Я описала Тутмосу то место, где в скалах были прорублены подземные штольни, а также камень, который нужно было отодвинуть в сторону. Потом, когда дух вина подчинил себе головы, я незаметно выскользнула из зала, где еще продолжали петь и танцевать. С большим трудом с помощью палки я подвинула камень на ширину ладони и протиснулась в темный коридор. Там я сидела и дрожала, потому что в узкую щель проникал холодный ночной воздух, а углубляться в жуткую, недостроенную гробницу, вызывающую ужас, мне было страшно. Может, это вовсе и не гробница? Может быть, этой дорогой Анубис вел преображенных в царство Осириса? Может быть, по ней ходили души умерших царей, посещавших свои тела в Вечном жилище?
Никакая сила на свете не заставила бы меня добровольно прийти в это жуткое место, кроме одной: где же иначе найти тот уголок между небом и землей, которому позволено видеть нашу любовь?
Долго сидела я там, бледная как полотно. Наконец, заскрипел песок. Пока шаги приближались, мне внезапно пришла в голову мысль, что ведь не только Унасу могло быть известно это потайное место! А что если сам Сенмут?.. Кровь застыла у меня в жилах, но убегать было уже поздно.
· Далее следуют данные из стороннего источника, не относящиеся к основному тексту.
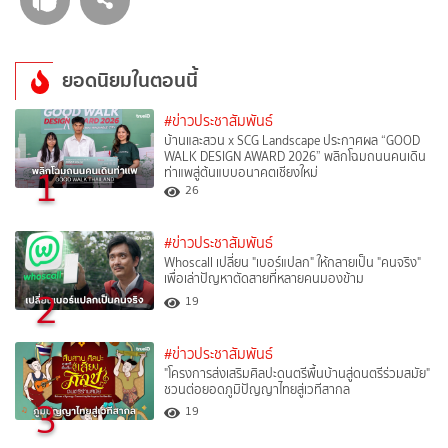
ยอดนิยมในตอนนี้
#ข่าวประชาสัมพันธ์
บ้านและสวน x SCG Landscape ประกาศผล “GOOD
WALK DESIGN AWARD 2026” พลิกโฉมถนนคนเดิน
1
ท่าแพสู่ต้นแบบอนาคตเชียงใหม่
26
#ข่าวประชาสัมพันธ์
Whoscall เปลี่ยน "เบอร์แปลก" ให้กลายเป็น "คนจริง"
เพื่อเล่าปัญหาตัดสายที่หลายคนมองข้าม
2
19
#ข่าวประชาสัมพันธ์
"โครงการส่งเสริมศิลปะดนตรีพื้นบ้านสู่ดนตรีร่วมสมัย"
ชวนต่อยอดภูมิปัญญาไทยสู่เวทีสากล
3
19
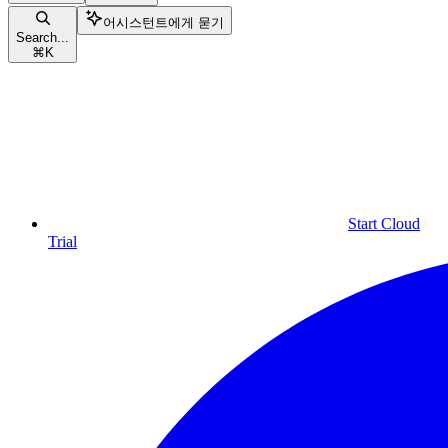
어시스턴트에게 묻기
Search...
⌘
K
Start Cloud
Trial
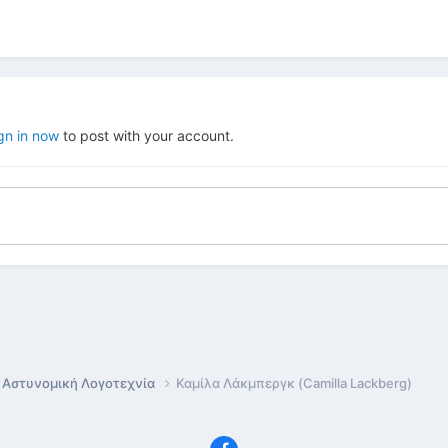
gn in now
to post with your account.
Αστυνομική Λογοτεχνία
Καμίλα Λάκμπεργκ (Camilla Lackberg)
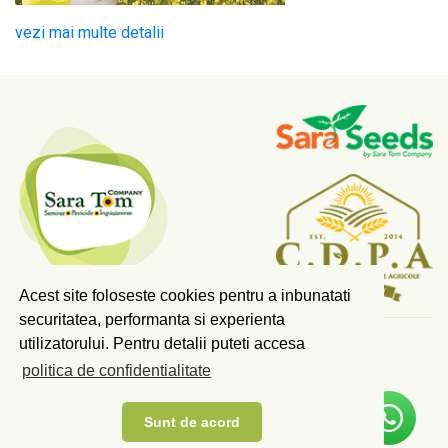
vezi mai multe detalii
Acest site foloseste cookies pentru a inbunatati
securitatea, performanta si experienta
utilizatorului. Pentru detalii puteti accesa
COPYRIGHT © 2026 SARA TOM COMPANY SRL.
politica de confidentialitate
TOATE DREPTURILE REZERVATE.
Scrieti-ne pe Whatsapp!
PLAN DE MASURI PDRA
ANUNT ACORD MEDIU
Sunt de acord
TERMENI SI CONDITII GDPR
CONTACT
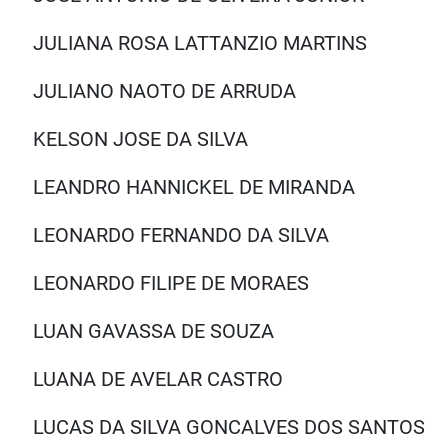
JULIANA ROSA LATTANZIO MARTINS
JULIANO NAOTO DE ARRUDA
KELSON JOSE DA SILVA
LEANDRO HANNICKEL DE MIRANDA
LEONARDO FERNANDO DA SILVA
LEONARDO FILIPE DE MORAES
LUAN GAVASSA DE SOUZA
LUANA DE AVELAR CASTRO
LUCAS DA SILVA GONCALVES DOS SANTO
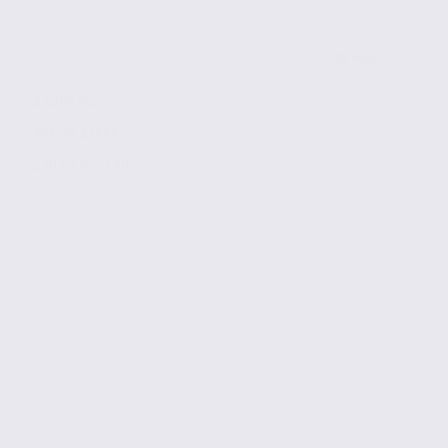
de 600
à 1260 m2
Réf. 74.21646
230 € / m2 / an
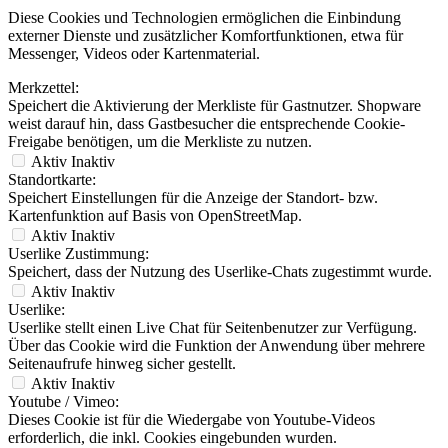
Diese Cookies und Technologien ermöglichen die Einbindung
externer Dienste und zusätzlicher Komfortfunktionen, etwa für
Messenger, Videos oder Kartenmaterial.
Merkzettel:
Speichert die Aktivierung der Merkliste für Gastnutzer. Shopware
weist darauf hin, dass Gastbesucher die entsprechende Cookie-
Freigabe benötigen, um die Merkliste zu nutzen.
Aktiv
Inaktiv
Standortkarte:
Speichert Einstellungen für die Anzeige der Standort- bzw.
Kartenfunktion auf Basis von OpenStreetMap.
Aktiv
Inaktiv
Userlike Zustimmung:
Speichert, dass der Nutzung des Userlike-Chats zugestimmt wurde.
Aktiv
Inaktiv
Userlike:
Userlike stellt einen Live Chat für Seitenbenutzer zur Verfügung.
Über das Cookie wird die Funktion der Anwendung über mehrere
Seitenaufrufe hinweg sicher gestellt.
Aktiv
Inaktiv
Youtube / Vimeo:
Dieses Cookie ist für die Wiedergabe von Youtube-Videos
erforderlich, die inkl. Cookies eingebunden wurden.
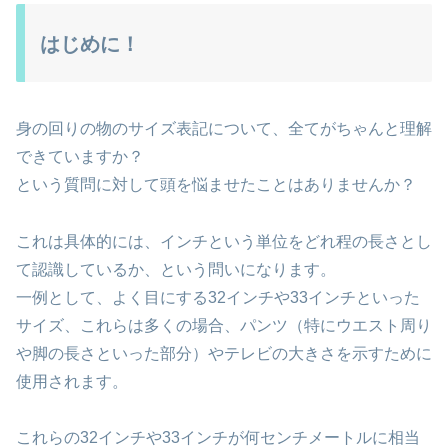
はじめに！
身の回りの物のサイズ表記について、全てがちゃんと理解
できていますか？
という質問に対して頭を悩ませたことはありませんか？
これは具体的には、インチという単位をどれ程の長さとし
て認識しているか、という問いになります。
一例として、よく目にする32インチや33インチといった
サイズ、これらは多くの場合、パンツ（特にウエスト周り
や脚の長さといった部分）やテレビの大きさを示すために
使用されます。
これらの32インチや33インチが何センチメートルに相当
Я была близка к обмороку, когда руки Тутмоса коснулись моих плеч. Значит, все было хорошо, а раз так, то забыты все страхи, прошли все ужасы!
Хотя он и отдал должное вину, но пьяным не был, потому что его крепкая натура выдерживала больше других. Я еще никогда не видела его таким разговорчивым, и он не страшился мертвых царей!
Не боялся он и здравствующих! Как бы Хатшепсут ни подчеркивала свою власть! Как бы ни хотела запугать его своей надменностью!
Ложью было все то, что она приказала высечь на стенах храма! Начиная с изображения ее рождения вплоть до коронования! Будто бы сам Амон в образе ее отца приблизился к ее матери и зачал ее? Ну и умен, должно быть, тот жрец, который придумал эту легенду о рождении царицы! А сколько золота дали за это цари его храму! И возвысился Амон над всеми богами державы, и возвысился дом царя над всеми великими домами державы. Есть ли еще кто-нибудь, кто не получает свое дыхание от царской милости? Где теперь род тех царьков, которые хозяйничали в своих владениях и ни в чем не отчитывались перед фараоном? Кто еще вспоминает о них, о тех, кого нельзя было сместить, кто всегда наследовал своим отцам и кто сделал царя первым среди равных?
Хорошо, что их время прошло! И наступило время царей! Хорошо, что люди верят сказкам жрецов!
Но он – разве и он должен был позволить затуманить свой ясный разум такими вот историями? Позволить убедить себя, что Хатшепсут тоже получила Нефру-ра от самого Амона? Ну что ж, если это правда, то ему остается только надеяться, что бог приблизился к ней по крайней мере в образе ее супруга, его отца, а не в образе Сенмута, друга детства и домоправителя!
Сказав это, он громко рассмеялся и произнес такие богохульные слова, каких мне еще никогда не приходилось слышать. Мне казалось, что слушать их было еще неприличней, чем произносить, и я попыталась отвлечь его песней, но властным жестом он заставил меня замолчать.